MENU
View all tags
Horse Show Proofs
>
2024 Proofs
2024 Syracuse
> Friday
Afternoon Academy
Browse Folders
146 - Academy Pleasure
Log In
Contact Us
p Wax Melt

################

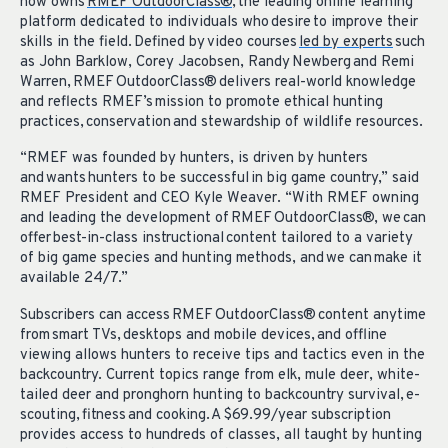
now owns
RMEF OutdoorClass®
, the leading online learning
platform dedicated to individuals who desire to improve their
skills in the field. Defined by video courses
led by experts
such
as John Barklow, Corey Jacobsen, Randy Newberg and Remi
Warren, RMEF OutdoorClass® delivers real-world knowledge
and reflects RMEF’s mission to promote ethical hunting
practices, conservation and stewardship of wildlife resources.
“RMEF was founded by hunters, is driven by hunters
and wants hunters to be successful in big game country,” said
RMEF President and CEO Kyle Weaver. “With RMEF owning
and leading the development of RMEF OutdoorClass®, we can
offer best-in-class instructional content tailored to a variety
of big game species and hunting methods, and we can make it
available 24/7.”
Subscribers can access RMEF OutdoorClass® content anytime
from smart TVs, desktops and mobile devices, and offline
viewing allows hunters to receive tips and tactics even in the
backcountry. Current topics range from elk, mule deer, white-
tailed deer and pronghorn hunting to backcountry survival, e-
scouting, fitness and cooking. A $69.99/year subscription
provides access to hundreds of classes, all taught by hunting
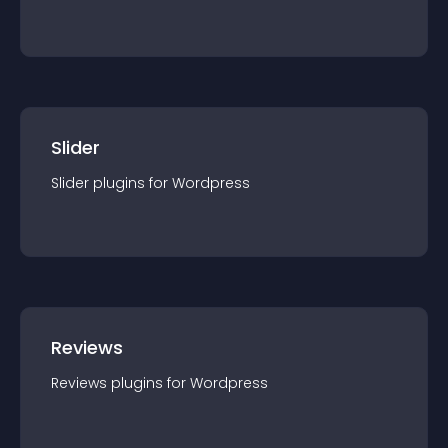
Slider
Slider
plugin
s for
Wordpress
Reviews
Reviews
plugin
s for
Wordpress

################

■ What the exercise asks:
Write the number of lines in the data above that contain the word "hunters", and add nothing to it.

■ Solution below:
3